Pasukan Irak, yang didukung oleh serangan udara yang dipimpin oleh koalisi AS, melancarkan serangan mereka ke Mosul barat pada pertengahan Februari setelah merebut bagian timur kota tersebut dalam pertempuran sengit selama lebih dari tiga bulan. Ketika pertempuran dari rumah ke rumah selama hampir dua bulan mengusir para militan dari bagian barat kota, pertempuran pun berkobar di dekatnya.

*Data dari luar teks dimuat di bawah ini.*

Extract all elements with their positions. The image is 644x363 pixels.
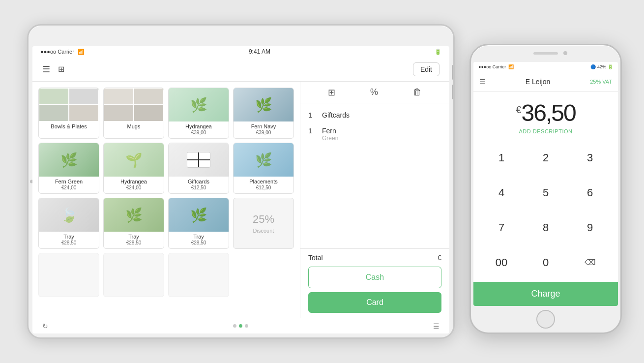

Makanan masih menjadi masalah. Hanya sedikit truk bantuan yang mencapai daerah tersebut dan distribusi makanan bisa menjadi kacau balau. Di antara mereka yang berhasil mendapatkan paket pada distribusi baru-baru ini adalah Firas Mohammed al-Jibouri. Dia membawanya pulang bersama putranya yang masih kecil dan membukanya di ruang tamunya dan menemukan sebungkus susu bayi, bulgur, dan dua botol minyak. Ada juga gula dan gandum.
“Cukup untuk satu hari saja. Kita ada 25 orang di sini—25 orang. Satu hari saja,” katanya sambil menatap sedih tumpukan perbekalan itu.
Seorang mantan sopir truk, Jibouri, kehilangan mata pencahariannya: Rumahnya adalah salah satu dari dua rumah yang masih berdiri, namun truknya hilang. Kendaraan apa pun yang selamat dari serangan udara digunakan sebagai barikade atau dihancurkan oleh pasukan Irak yang takut akan bom mobil.
Di jalan, Jibouri menunjuk tumpukan puing-puing dan mengenang orang-orang yang terbunuh di sana, banyak dari mereka adalah anggota keluarga besarnya. Salah satu tumpukannya dulunya adalah Masjid Khaled Ibn al-Waleed, yang merupakan pusat lingkungan. Jibouri mengatakan 43 orang tewas di sana dua bulan lalu ketika kota itu dilanda serangan udara berturut-turut, serangan kedua terjadi ketika orang-orang mencoba mencari korban dalam serangan pertama.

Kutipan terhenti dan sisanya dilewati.